── Exercise data ──

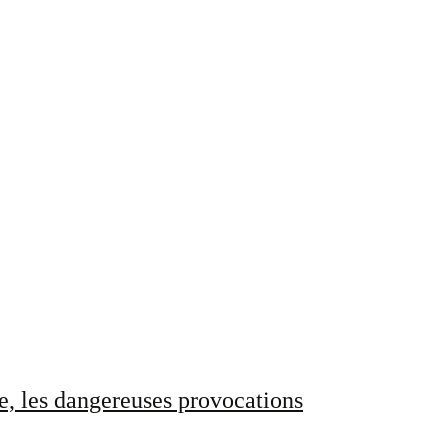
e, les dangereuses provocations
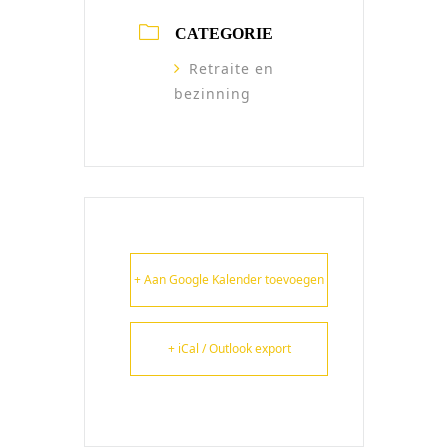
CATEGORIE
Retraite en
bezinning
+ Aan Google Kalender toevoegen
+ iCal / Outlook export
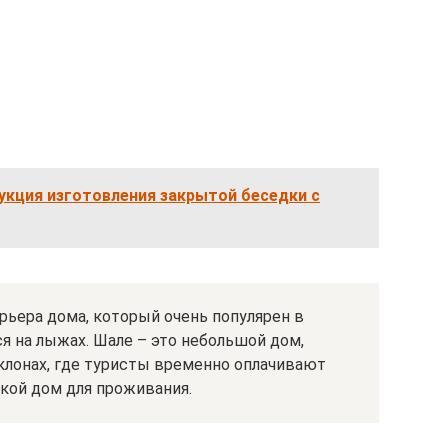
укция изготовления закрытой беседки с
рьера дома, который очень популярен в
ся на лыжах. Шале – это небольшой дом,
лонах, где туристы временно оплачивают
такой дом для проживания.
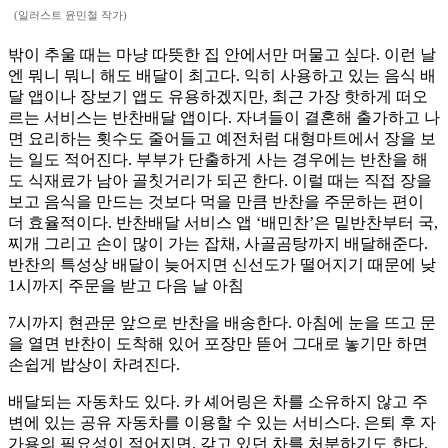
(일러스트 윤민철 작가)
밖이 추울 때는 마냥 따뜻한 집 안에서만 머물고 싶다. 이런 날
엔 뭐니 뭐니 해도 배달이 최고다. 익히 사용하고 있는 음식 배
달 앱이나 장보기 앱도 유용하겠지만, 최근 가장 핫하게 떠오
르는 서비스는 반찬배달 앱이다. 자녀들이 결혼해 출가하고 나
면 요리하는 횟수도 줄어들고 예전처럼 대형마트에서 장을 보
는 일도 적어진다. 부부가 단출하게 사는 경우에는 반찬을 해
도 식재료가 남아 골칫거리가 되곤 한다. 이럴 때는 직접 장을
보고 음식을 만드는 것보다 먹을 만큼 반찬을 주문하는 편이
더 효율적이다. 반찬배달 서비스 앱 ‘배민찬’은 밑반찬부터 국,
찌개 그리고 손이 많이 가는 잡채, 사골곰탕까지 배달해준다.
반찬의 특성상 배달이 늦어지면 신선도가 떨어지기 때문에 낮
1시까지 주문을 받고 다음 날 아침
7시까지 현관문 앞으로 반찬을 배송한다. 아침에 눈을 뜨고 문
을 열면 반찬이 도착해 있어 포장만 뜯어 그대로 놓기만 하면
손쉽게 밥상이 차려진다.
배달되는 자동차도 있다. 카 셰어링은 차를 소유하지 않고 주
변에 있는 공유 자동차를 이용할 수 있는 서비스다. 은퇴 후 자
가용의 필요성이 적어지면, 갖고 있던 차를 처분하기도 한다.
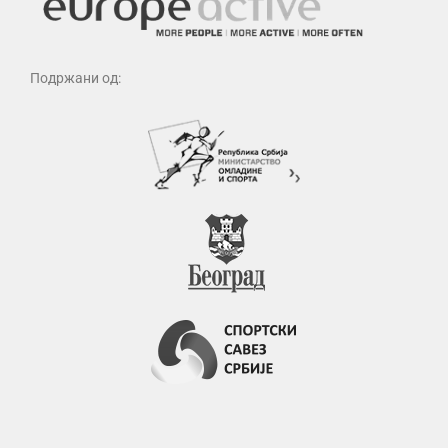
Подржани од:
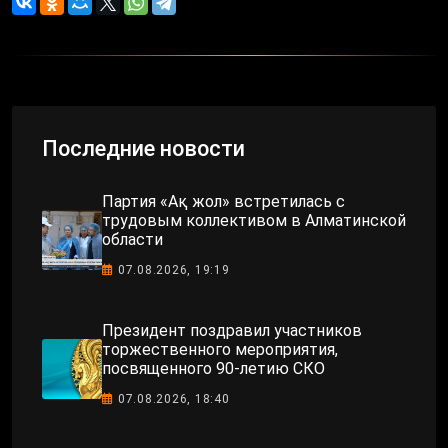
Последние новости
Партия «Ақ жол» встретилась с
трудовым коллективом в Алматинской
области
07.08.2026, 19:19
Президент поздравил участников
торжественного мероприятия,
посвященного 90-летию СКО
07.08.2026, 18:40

───

=== Brief ===
Each record has to be set down verbatim, and the pictures must not appear in the copy.

=== Reply ===
e, les dangereuses provocations
CATEGORIE
Retraite en
bezinning
+ Aan Google Kalender toevoegen
+ iCal / Outlook export
укция изготовления закрытой беседки с
рьера дома, который очень популярен в
ся на лыжах. Шале – это небольшой дом,
лонах, где туристы временно оплачивают
такой дом для проживания.
(일러스트 윤민철 작가)
밖이 추울 때는 마냥 따뜻한 집 안에서만 머물고 싶다. 이런 날
엔 뭐니 뭐니 해도 배달이 최고다. 익히 사용하고 있는 음식 배
달 앱이나 장보기 앱도 유용하겠지만, 최근 가장 핫하게 떠오
르는 서비스는 반찬배달 앱이다. 자녀들이 결혼해 출가하고 나
면 요리하는 횟수도 줄어들고 예전처럼 대형마트에서 장을 보
는 일도 적어진다. 부부가 단출하게 사는 경우에는 반찬을 해
도 식재료가 남아 골칫거리가 되곤 한다. 이럴 때는 직접 장을
보고 음식을 만드는 것보다 먹을 만큼 반찬을 주문하는 편이
더 효율적이다. 반찬배달 서비스 앱 ‘배민찬’은 밑반찬부터 국,
찌개 그리고 손이 많이 가는 잡채, 사골곰탕까지 배달해준다.
반찬의 특성상 배달이 늦어지면 신선도가 떨어지기 때문에 낮
1시까지 주문을 받고 다음 날 아침
7시까지 현관문 앞으로 반찬을 배송한다. 아침에 눈을 뜨고 문
을 열면 반찬이 도착해 있어 포장만 뜯어 그대로 놓기만 하면
손쉽게 밥상이 차려진다.
배달되는 자동차도 있다. 카 셰어링은 차를 소유하지 않고 주
변에 있는 공유 자동차를 이용할 수 있는 서비스다. 은퇴 후 자
가용의 필요성이 적어지면, 갖고 있던 차를 처분하기도 한다.
Подржани од:
Последние новости
Партия «Ақ жол» встретилась с
трудовым коллективом в Алматинской
области
07.08.2026, 19:19
Президент поздравил участников
торжественного мероприятия,
посвященного 90-летию СКО
07.08.2026, 18:40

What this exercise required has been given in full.